Parents of school children from the Chicago area and throughout Illinois have sued nearly 150 Illinois school districts and Gov. JB Pritzker, among others, asserting their children’s rights have been trampled by rules requiring their children to wear face coverings while in school, or to be forced to stay home from school, out of suspicion they may have been exposed to COVID-19.
The lawsuit was filed in downstate Macoupin County on Oct. 20, by attorneys Tom Devore, Jeffrey Mollet and Erik D. Hyam, of the Silver Lake Group, of Greenville.
The lawsuit named at least 69 Chicago area school districts as defendants, including the Chicago Public Schools and districts from all regions of Chicago’s suburbs. Those suburban school districts included those in the communities of Elgin, Aurora, Naperville, Hinsdale, Lake Forest, Winnetka, Downers Grove, Addison, Park Ridge, Palatine, Arlington Heights, Plainfield, Palos, Geneva, St. Charles, Libertyville, Wheaton, Bolingbrook, Barrington, Romeoville, New Lenox, Oswego, Orland Park, Carpentersville, Huntley, McHenry and Woodstock, among many others.
Tom Devore
| Silver Lake Group
Other named defendants include Pritzker; the Illinois Department of Public Health, with its director, Dr. Ngozi Ezike; and the Illinois State Board of Education, with its superintendent, Carmen Ayala.
In the lawsuit, the parents of children enrolled in each of the defendant school districts accuse the school districts and the state of violating Illinois law and the students’ and parents’ rights to due process in the way the state and school districts have enforced state rules and orders, issued in the name of fighting COVID-19. The lawsuit is filed as a class action on behalf of all parents and students in all of the named Illinois school districts.
The lawsuit takes particular aim at executive orders issued by Pritzker, “emergency rules” issued by the IDPH, and “guidance” to schools issued by the ISBE, since mid-September.
Those orders and rules explicitly require school districts to compel all students to wear face coverings while at school.
Further, an “emergency rule” issued by the IDPH allows schools to block students from attending in-person classes and other school activities, should school officials classify such students as close contacts of others who may have tested positive for COVID.
The lawsuit asserts that emergency rule essentially rewrote the definition of quarantine under state law, removing exclusion from school as part of the definition of quarantine.
The lawsuit says the state took such actions solely to thwart court orders secured by Devore on behalf of other parents, barring school districts from enforcing state masking and exclusion rules.
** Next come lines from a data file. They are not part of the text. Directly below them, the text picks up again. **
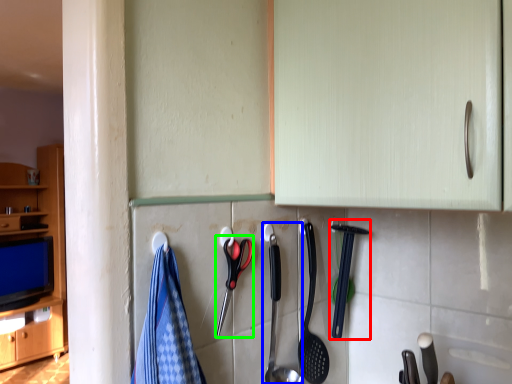 Question: Estimate the real-world distances between objects in this image. Which object is closer to silverware (highlighted by a red box), silverware (highlighted by a blue box) or scissors (highlighted by a green box)?

Choices:
 (A) silverware
 (B) scissors

Answer: (A) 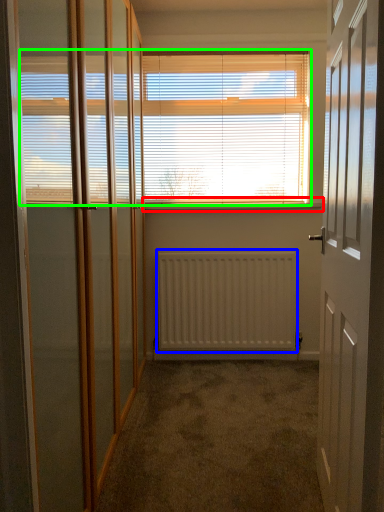 Question: Based on their relative distances, which object is farther from window sill (highlighted by a red box)? Choose from radiator (highlighted by a blue box) and window blind (highlighted by a green box).

Choices:
 (A) radiator
 (B) window blind

Answer: (A) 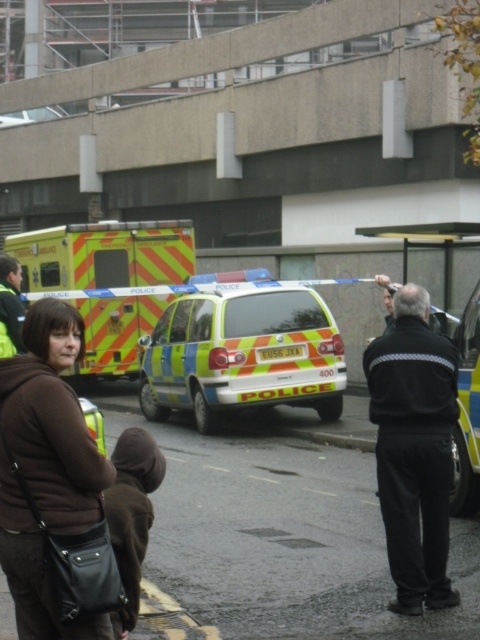 You are a photographer trying to capture the scene of the emergency services. You notice two points in the image, one at coordinate point (x=33, y=461) and the other at point (x=148, y=356). Which point will appear larger in your photo?

Point (x=33, y=461) is closer to the camera than point (x=148, y=356), so it will appear larger in the photo.

You are a pedestrian standing at the edge of the construction site. You see the black smooth jacket at center and the yellow reflective van at center. Which object is closer to you?

The black smooth jacket at center is closer to you because it is in front of the yellow reflective van at center.

You are a pedestrian standing at the edge of the construction site. You see the brown fabric jacket at lower left and the reflective yellow and blue van at center. Which object is narrower in width?

The brown fabric jacket at lower left is thinner than the reflective yellow and blue van at center, so the brown fabric jacket at lower left is narrower in width. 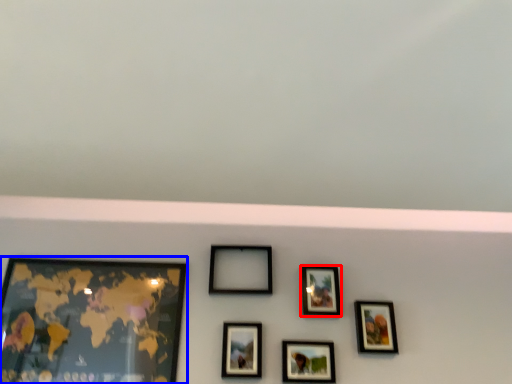 Question: Which point is further to the camera, picture frame (highlighted by a red box) or picture frame (highlighted by a blue box)?

Choices:
 (A) picture frame
 (B) picture frame

Answer: (A) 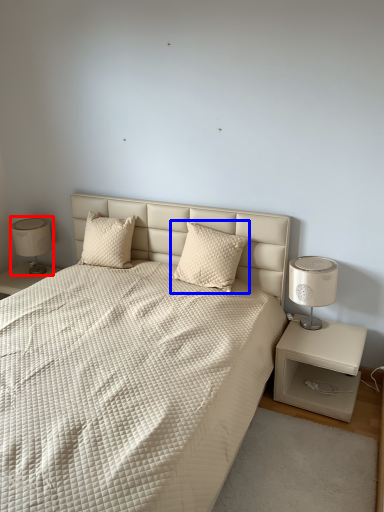 Question: Which object is further to the camera taking this photo, table lamp (highlighted by a red box) or pillow (highlighted by a blue box)?

Choices:
 (A) table lamp
 (B) pillow

Answer: (A) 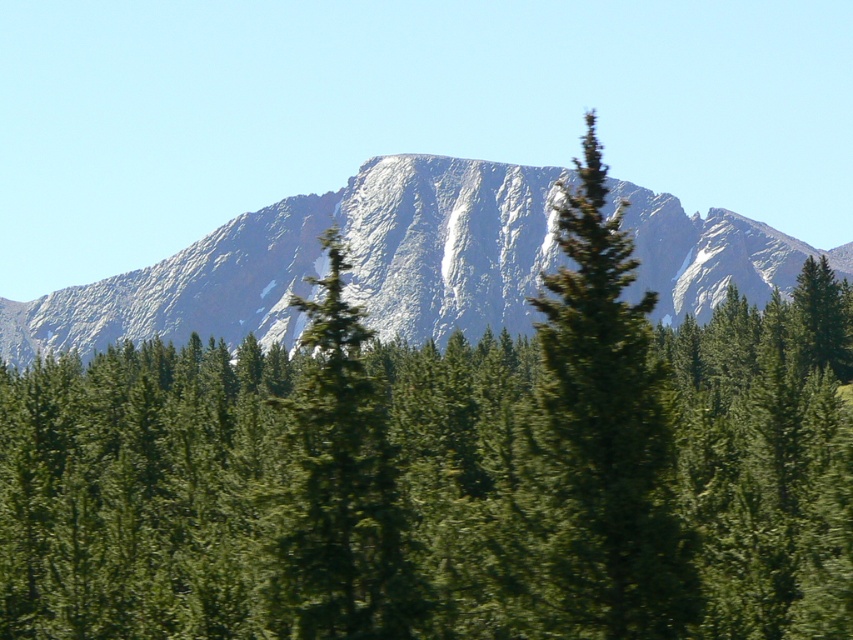 You are standing in the dense forest of coniferous trees in the foreground of the image. You notice a specific point marked at coordinates point (599, 442). What object is located at that point?

The point (599, 442) marks a green textured tree at center.

You are standing in the dense forest of coniferous trees in the foreground of the image. You notice two points marked in the scene. Which point, point [618,577] or point [567,173], is closer to you?

Point [618,577] is closer to the viewer than point [567,173]. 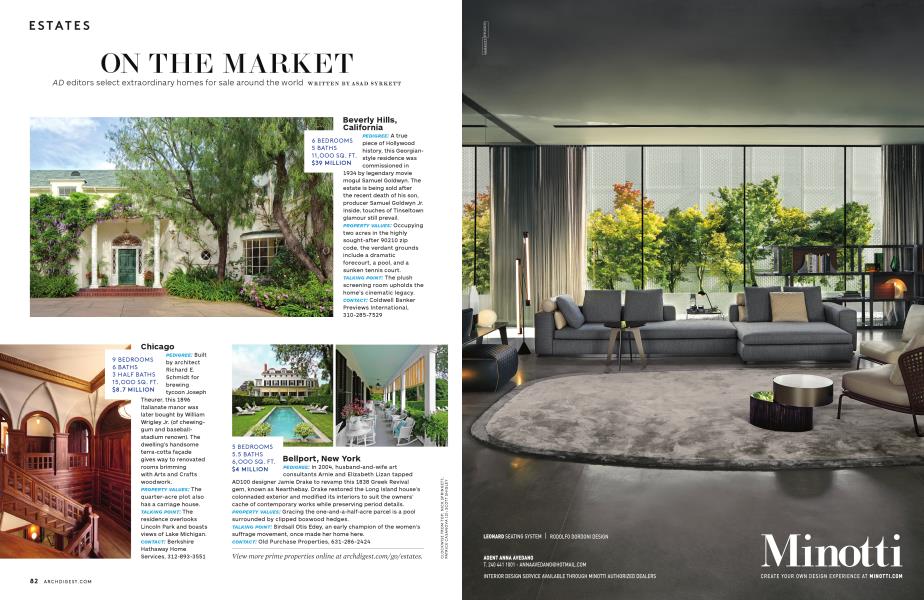 Find the location of a particular element. The height and width of the screenshot is (600, 924). ceiling is located at coordinates (652, 58). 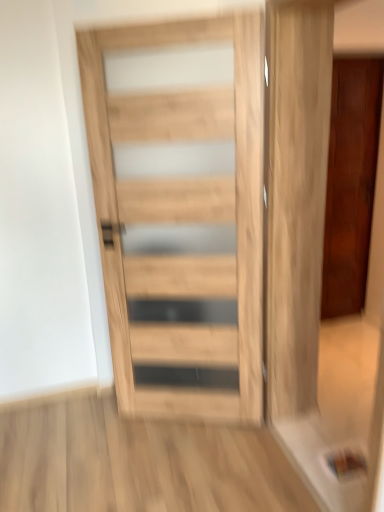 Question: Considering their positions, is natural wood door at center, arranged as the 2th door when viewed from the right, located in front of or behind shiny dark wood door at right, arranged as the second door when viewed from the left?

Choices:
 (A) front
 (B) behind

Answer: (A)

Question: Visually, is natural wood door at center, arranged as the 2th door when viewed from the right, positioned to the left or to the right of shiny dark wood door at right, arranged as the second door when viewed from the left?

Choices:
 (A) left
 (B) right

Answer: (A)

Question: Does point (231, 392) appear closer or farther from the camera than point (324, 309)?

Choices:
 (A) closer
 (B) farther

Answer: (A)

Question: Is shiny dark wood door at right, which is counted as the first door, starting from the right, bigger or smaller than natural wood door at center, the first door in the left-to-right sequence?

Choices:
 (A) small
 (B) big

Answer: (B)

Question: From a real-world perspective, relative to natural wood door at center, arranged as the 2th door when viewed from the right, is shiny dark wood door at right, arranged as the second door when viewed from the left, vertically above or below?

Choices:
 (A) below
 (B) above

Answer: (A)

Question: Considering their positions, is shiny dark wood door at right, which is counted as the first door, starting from the right, located in front of or behind natural wood door at center, arranged as the 2th door when viewed from the right?

Choices:
 (A) front
 (B) behind

Answer: (B)

Question: From the image's perspective, is shiny dark wood door at right, which ranks as the first door in back-to-front order, positioned above or below natural wood door at center, the first door in the left-to-right sequence?

Choices:
 (A) below
 (B) above

Answer: (B) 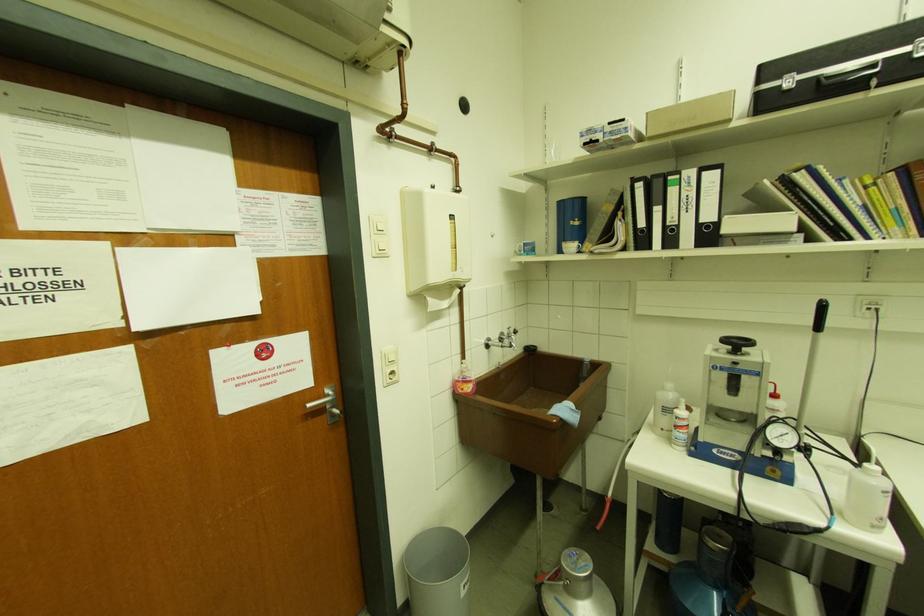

In those cases, Devore had argued the school districts lacked the authority under state law to enforce any kind of quarantine against students.
He said such authority is granted solely to county health departments and the courts.
Without a valid order from the county health department, Devore argued, school districts cannot either compel students to wear masks without parental consent, nor can they remove students from school out of suspicion that they may have been exposed to COVID.
In his new complaint, Devore and the parents he is representing reiterated those arguments, asserting rules requiring face masks in school amounts, and school district decisions to kick students out of school after potential COVID exposure, amount to illegal quarantine orders.
“It would be an absurd proposition for the Defendants to suggest the certified local health department are required to obtain consent of the parent, or a court order, yet the Defendants somehow can disregard this same procedural and substantive due process,” the complaint said.
“… Quite simply, the Defendants are infringing upon the lawful right of the Students, and of their parents or guardians, to be free to choose for themselves whether mask wearing as a treatment, or type of modified quarantine, for the purpose of limiting the spread of an infectious disease, is, absent a court order, appropriate, especially where the Defendants have used, as a sword, direct and unabashed threats to the Students’ right to an education if they refuse to comply,” the complaint said.
Devore and the parents further argued Pritzker’s new executive orders and the rule changes issued by the state agencies are similarly illegal, as they cite a public health “emergency” the plaintiffs allege no longer exists.
Further, they argue Pritzker has abused his authority under Illinois’ emergency management law, by using powers reserved to the governor, to also enlarge the power and authority of school districts and state agencies, granting them public health powers that exceed the limits set by state law.
“None of the Defendants have any lawful authority to demand or require any type of treatment or modified quarantine upon the Students to allegedly prevent the spread of an infectious disease, and certainly not without providing due process to such parent, guardians, and Students,” the complaint said.
The lawsuit seeks court orders barring the school districts and the state officials from enforcing any of the orders, rules or guidance issued by Pritzker, the IDPH and the ISBE;
Forbidding the school districts from requiring students to wear masks without parental consent; and
Barring the school districts from excluding students from school on suspicion of exposure to COVID, without a valid order from a court or the local county health department.
Editor's note: This article has been revised from an earlier version to correctly identify the date on which the lawsuit referenced in the article was filed.